The bill clarifies and tightens tax treatment of wagering losses to reduce improper deductions and increase fairness, but that clarity comes at the cost of higher taxes for some gamblers and added compliance and recordkeeping burdens.
Taxpayers who report net wagering income get clearer rules limiting use of wagering losses to offset gains, reducing ambiguity in filings and making reporting more consistent.
The change reduces scope for improper or excessive wagering-related deductions, improving tax fairness for non-gambling taxpayers.
By clarifying the tax treatment now with an effective date in 2026, taxpayers and tax professionals have time to adjust, lowering short-term uncertainty.
Some taxpayers — including recreational bettors and professional gamblers — may no longer be able to deduct wagering losses or related wagering expenses, increasing their taxable income and tax owed.
Applying the clarified limitation across diverse wagering-related deductions could increase compliance and recordkeeping burdens for taxpayers and the IRS.
Based on analysis of 2 sections of legislative text.

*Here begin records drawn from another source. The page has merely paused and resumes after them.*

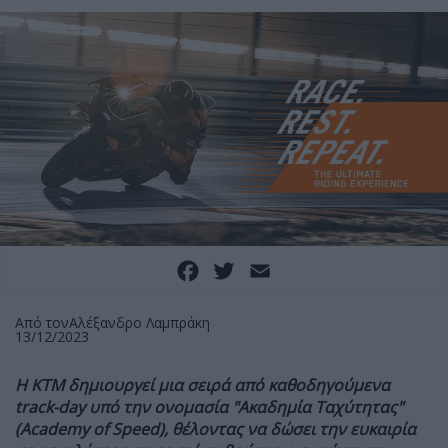
Facebook
Twitter
Email
Από τον
Αλέξανδρο Λαμπράκη
13/12/2023
Η ΚΤΜ δημιουργεί μια σειρά από καθοδηγούμενα
track-day υπό την ονομασία "Ακαδημία Ταχύτητας"
(Academy of Speed), θέλοντας να δώσει την ευκαιρία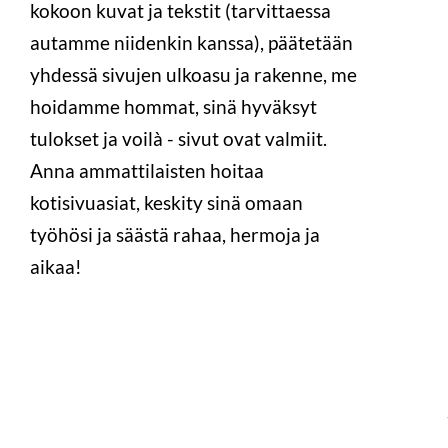
kokoon kuvat ja tekstit (tarvittaessa
autamme niidenkin kanssa), päätetään
yhdessä sivujen ulkoasu ja rakenne, me
hoidamme hommat, sinä hyväksyt
tulokset ja voilà - sivut ovat valmiit.
Anna ammattilaisten hoitaa
kotisivuasiat, keskity sinä omaan
työhösi ja säästä rahaa, hermoja ja
aikaa!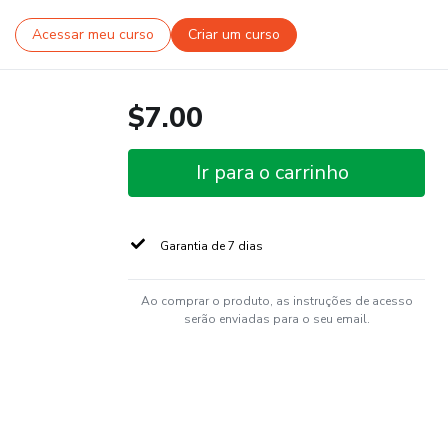
Acessar meu curso
Criar um curso
$7.00
Ir para o carrinho
Garantia de 7 dias
Ao comprar o produto, as instruções de acesso
serão enviadas para o seu email.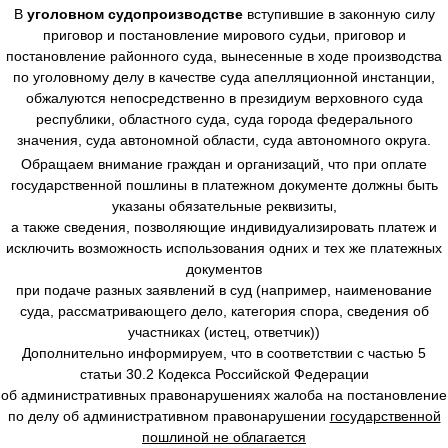
В
уголовном судопроизводстве
вступившие в законную силу
приговор и постановление мирового судьи, приговор и
постановление районного суда, вынесенные в ходе производства
по уголовному делу в качестве суда апелляционной инстанции,
обжалуются непосредственно в президиум верховного суда
республики, областного суда, суда города федерального
значения, суда автономной области, суда автономного округа.
Обращаем внимание граждан и организаций, что при оплате
государственной пошлины в платежном документе должны быть
указаны обязательные реквизиты,
а также сведения, позволяющие индивидуализировать платеж и
исключить возможность использования одних и тех же платежных
документов
при подаче разных заявлений в суд (например, наименование
суда, рассматривающего дело, категория спора, сведения об
участниках (истец, ответчик))
Дополнительно информируем, что в соответствии с частью 5
статьи 30.2 Кодекса Российской Федерации
об административных правонарушениях жалоба на постановление
по делу об административном правонарушении
государственной
пошлиной не облагается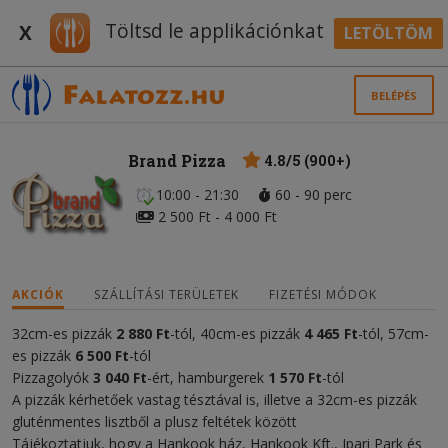
Töltsd le applikációnkat
X
LETÖLTÖM
BELÉPÉS
Brand Pizza
4.8/5 (900+)
10:00 - 21:30
60 - 90 perc
2 500 Ft - 4 000 Ft
AKCIÓK
SZÁLLÍTÁSI TERÜLETEK
FIZETÉSI MÓDOK
32cm-es pizzák
2 880 Ft
-tól, 40cm-es pizzák
4
465
Ft
-tól, 57cm-
es
pizzák
6 50
0 Ft
-tól
Pizzagolyók
3 04
0 Ft
-ért, hamburgerek
1 570 Ft
-tól
A pizzák kérhetőek vastag tésztával is, illetve a 32cm-es pizzák
gluténmentes lisztből a plusz feltétek között
Tájékoztatjuk, hogy a Hankook ház, Hankook Kft., Ipari Park és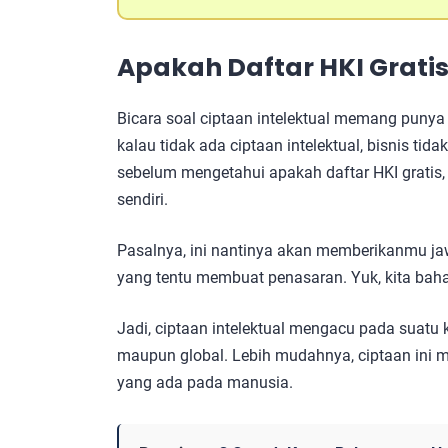
Apakah Daftar HKI Grati
Bicara soal ciptaan intelektual memang punya
kalau tidak ada ciptaan intelektual, bisnis tid
sebelum mengetahui apakah daftar HKI gratis,
sendiri.
Pasalnya, ini nantinya akan memberikanmu jaw
yang tentu membuat penasaran. Yuk, kita baha
Jadi, ciptaan intelektual mengacu pada suatu
maupun global. Lebih mudahnya, ciptaan ini me
yang ada pada manusia.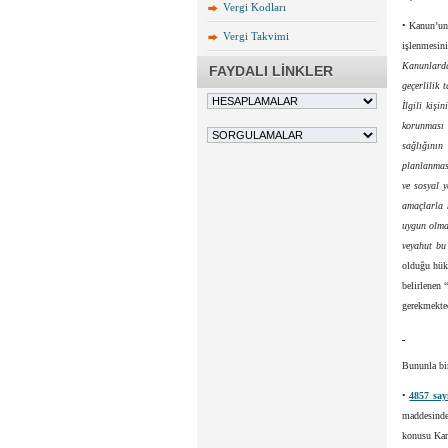
Vergi Kodları
• Kanun’un 
Vergi Takvimi
işlenmesin
Kanunlarda
FAYDALI LİNKLER
geçerlilik
İlgili kişi
korunması 
sağlığının
planlanması
ve sosyal y
amaçlarla 
uygun olmak
veyahut bu 
olduğu hükm
belirlenen 
gerekmekted
Bununla bir
•
4857 say
maddesinde 
konusu Kanu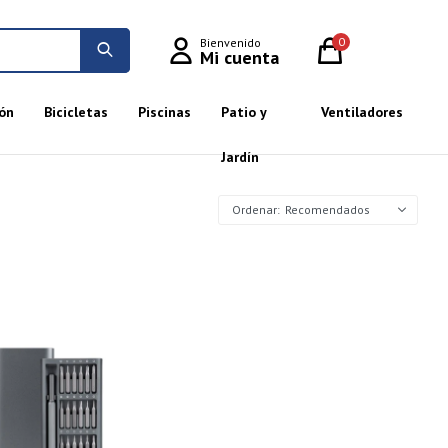
0
ón
Bicicletas
Piscinas
Patio y
Ventiladores
Jardín
Recomendados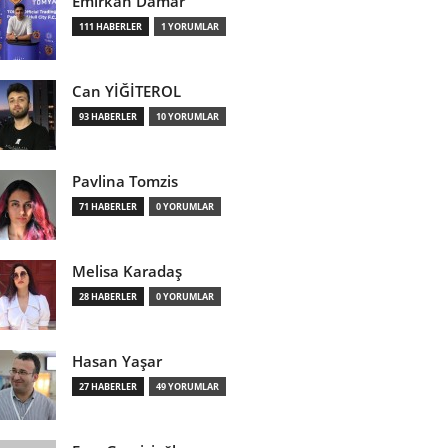
Emirkan Damar
111 HABERLER
1 YORUMLAR
Can YİĞİTEROL
93 HABERLER
10 YORUMLAR
Pavlina Tomzis
71 HABERLER
0 YORUMLAR
Melisa Karadaş
28 HABERLER
0 YORUMLAR
Hasan Yaşar
27 HABERLER
49 YORUMLAR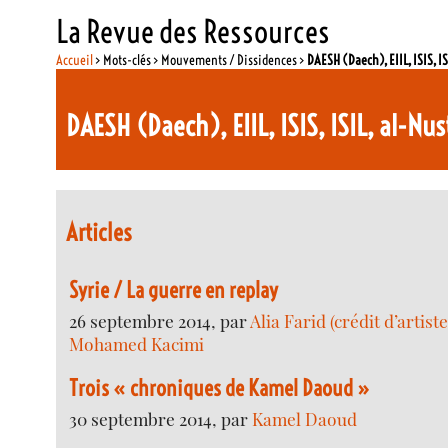
La Revue des Ressources
Accueil
> Mots-clés > Mouvements / Dissidences >
DAESH (Daech), EIIL, ISIS, IS
DAESH (Daech), EIIL, ISIS, ISIL, al-Nus
Articles
Syrie / La guerre en replay
26 septembre 2014, par
Alia Farid (crédit d’artist
Mohamed Kacimi
Trois « chroniques de Kamel Daoud »
30 septembre 2014, par
Kamel Daoud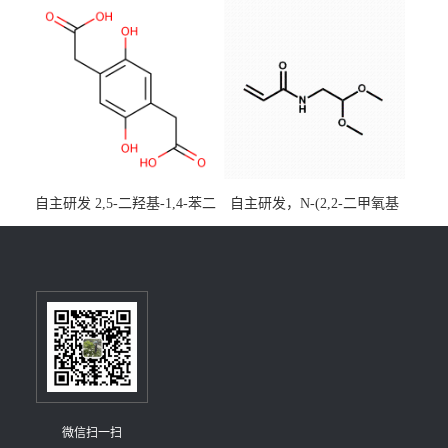
[3,2,1-de]蒽CAS号2648896-
大小包装均可
28-8；优势供应，可按需分
装，实验室现货直发
自主研发 2,5-二羟基-1,4-苯二
自主研发，N-(2,2-二甲氧基
乙酸CAS号5488-16-4；公斤
乙基)丙烯酰胺CAS号49707-
级现货优势供应，质量保
23-5；丙烯酰胺类单体优势供
障，价格优惠，欢迎咨询！
应，公斤级现货，质量保
百公斤级可供应
障，量多优惠，欢迎咨询！
微信扫一扫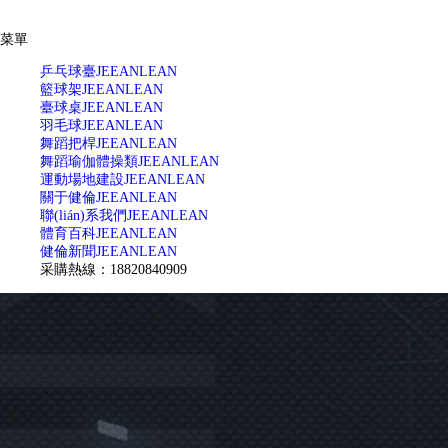
菜單
乒乓球臺
JEEANLEAN
籃球架
JEEANLEAN
臺球桌
JEEANLEAN
羽毛球
JEEANLEAN
舞蹈把桿
JEEANLEAN
舞蹈瑜伽體操類
JEEANLEAN
運動場地建設
JEEANLEAN
關于健倫
JEEANLEAN
聯(lián)系我們
JEEANLEAN
體育百科
JEEANLEAN
健倫新聞
JEEANLEAN
采購熱線：18820840909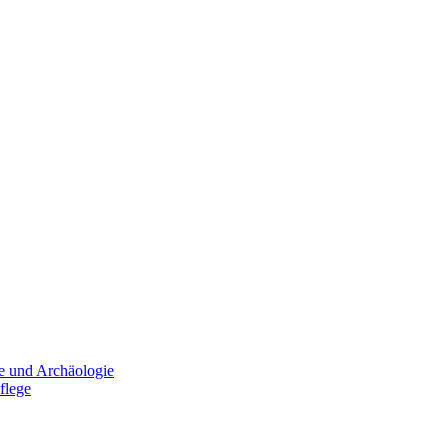
e und Archäologie
flege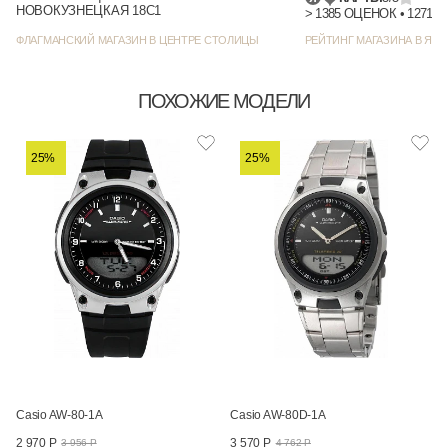
НОВОКУЗНЕЦКАЯ 18С1
> 1385 
ФЛАГМАНСКИЙ МАГАЗИН В ЦЕНТРЕ СТОЛИЦЫ
РЕЙТИНГ МАГАЗИНА В ЯНД
ПОХОЖИЕ МОДЕЛИ
25%
25%
Casio AW-80-1A
Casio AW-80D-1A
2 970 Р
3 570 Р
3 956 Р
4 762 Р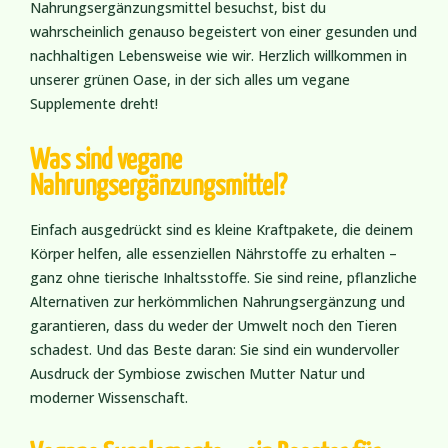
Nahrungsergänzungsmittel besuchst, bist du
wahrscheinlich genauso begeistert von einer gesunden und
nachhaltigen Lebensweise wie wir. Herzlich willkommen in
unserer grünen Oase, in der sich alles um vegane
Supplemente dreht!
Was sind vegane
Nahrungsergänzungsmittel?
Einfach ausgedrückt sind es kleine Kraftpakete, die deinem
Körper helfen, alle essenziellen Nährstoffe zu erhalten –
ganz ohne tierische Inhaltsstoffe. Sie sind reine, pflanzliche
Alternativen zur herkömmlichen Nahrungsergänzung und
garantieren, dass du weder der Umwelt noch den Tieren
schadest. Und das Beste daran: Sie sind ein wundervoller
Ausdruck der Symbiose zwischen Mutter Natur und
moderner Wissenschaft.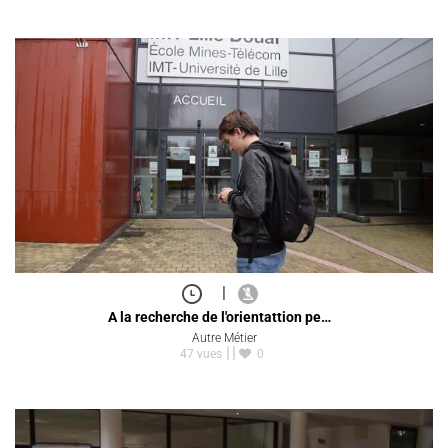
|
A la recherche de l'orientattion pe…
Autre Métier
47 vues
0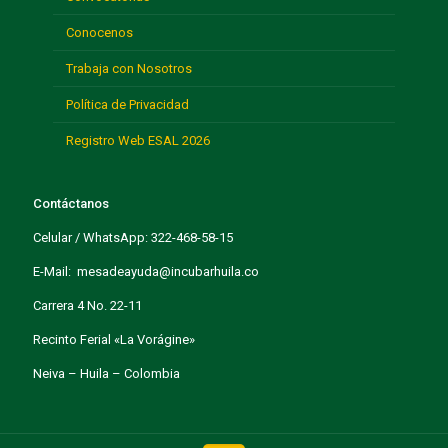
Conocenos
Trabaja con Nosotros
Política de Privacidad
Registro Web ESAL 2026
Contáctanos
Celular / WhatsApp: 322-468-58-15
E-Mail: mesadeayuda@incubarhuila.co
Carrera 4 No. 22-11
Recinto Ferial «La Vorágine»
Neiva – Huila – Colombia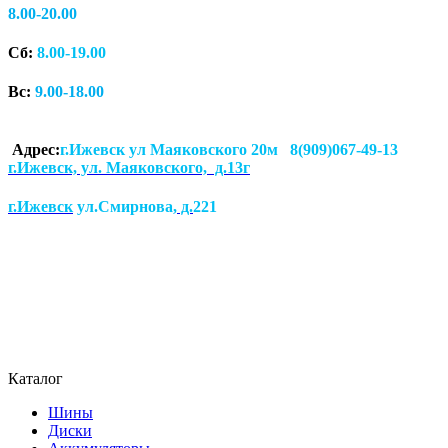
8.00-20.00
Сб:
8.00-19.00
Вс:
9.00-18.00
Адрес:
г.Ижевск ул Маяковского 20м 8(909)067-49-13
г.Ижевск, ул. Маяковского, д.13г
г.Ижевск
ул.Смирнова
, д.
221
Каталог
Шины
Диски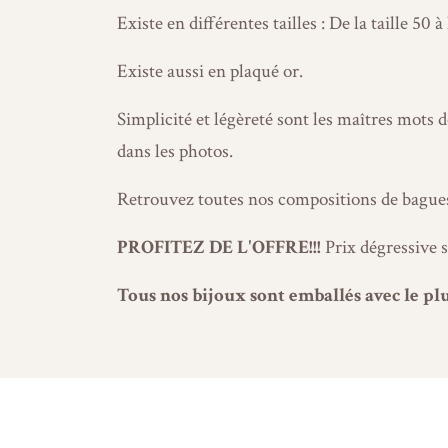
Existe en différentes tailles : De la taille 50 à 
Existe aussi en plaqué or.
Simplicité et légèreté sont les maîtres mots
dans les photos.
Retrouvez toutes nos compositions de bagues s
PROFITEZ DE L'OFFRE!!!
Prix dégressive s
Tous nos bijoux sont emballés avec le plu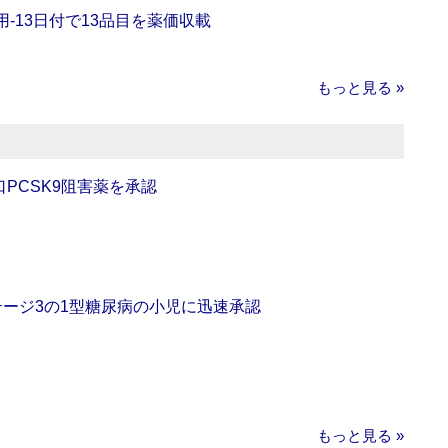
‐13日付で13品目を薬価収載
もっと見る »
口PCSK9阻害薬を承認
をステージ3の1型糖尿病の小児に迅速承認
もっと見る »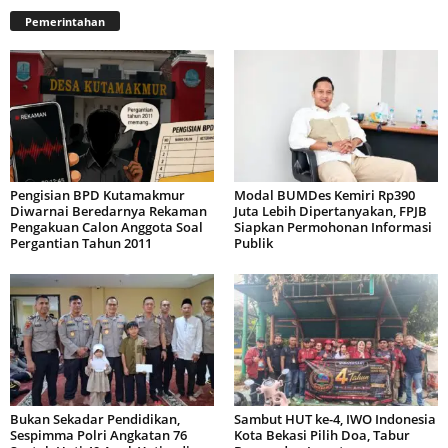
Pemerintahan
Pengisian BPD Kutamakmur
Modal BUMDes Kemiri Rp390
Diwarnai Beredarnya Rekaman
Juta Lebih Dipertanyakan, FPJB
Pengakuan Calon Anggota Soal
Siapkan Permohonan Informasi
Pergantian Tahun 2011
Publik
Bukan Sekadar Pendidikan,
Sambut HUT ke-4, IWO Indonesia
Sespimma Polri Angkatan 76
Kota Bekasi Pilih Doa, Tabur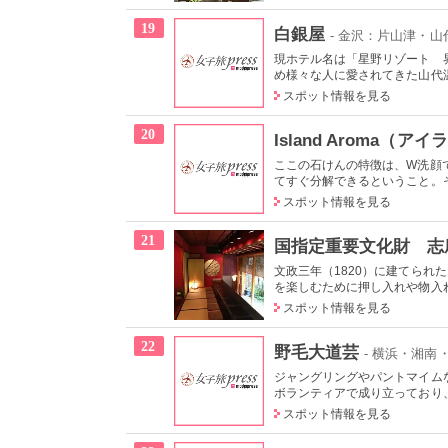
19
白銀屋
- 金沢：片山津・
現ホテル名は「星野リゾート 界
め様々な人に愛されてきた山代温
スポット情報を見る
20
Island Aroma（
ここの石けんの特徴は、W洗顔
てすぐ分解できるということ。そ
スポット情報を見る
21
国指定重要文化財 志
文政三年（1820）に建てられ
を楽しむために押し入れや物入れ
スポット情報を見る
22
野毛大道芸
- 横浜・湘
ジャングリングやパントマイム
ボランティアで成り立っており、
スポット情報を見る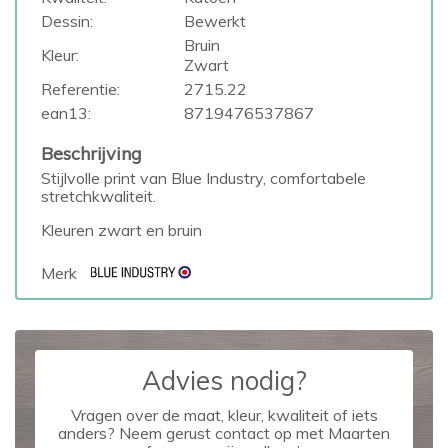
Dessin:
Bewerkt
Bruin
Kleur:
Zwart
Referentie:
2715.22
ean13:
8719476537867
Beschrijving
Stijlvolle print van Blue Industry, comfortabele
stretchkwaliteit.
Kleuren zwart en bruin
Merk
Advies nodig?
Vragen over de maat, kleur, kwaliteit of iets
anders? Neem gerust contact op met Maarten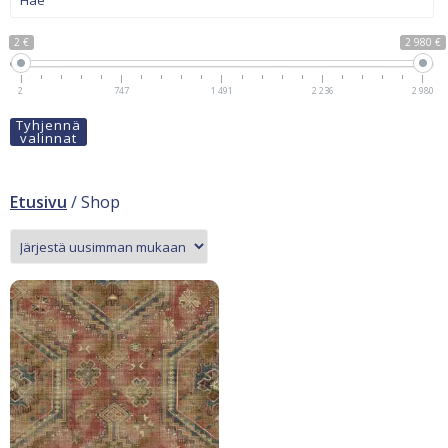
2 €
2 980 €
2
747
1 491
2 236
2 980
Tyhjennä
valinnat
Etusivu
/ Shop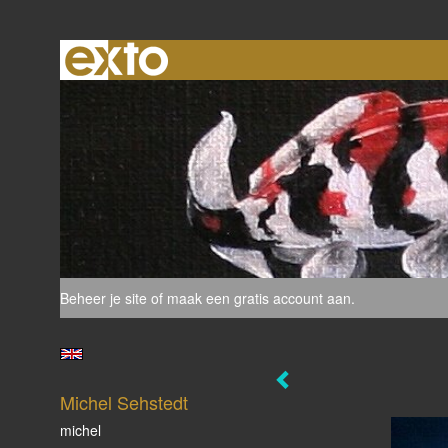
Beheer je site
of
maak een gratis account aan
.
Michel Sehstedt
michel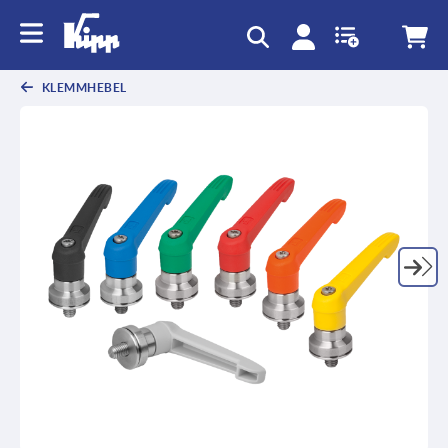
KLEMMHEBEL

Introduced January 8, 2026 by Max Miller · Last progress January 8, 2026
Reinstates and codifies the tax rule that limits deduction of wagering losses so losses can only be deducted to the extent of wagering gains. The rule also clarifies that any deduction otherwise allowable under the tax code that is incurred in carrying on wagering transactions is subject to this limitation. The change takes effect for taxable years beginning after December 31, 2025.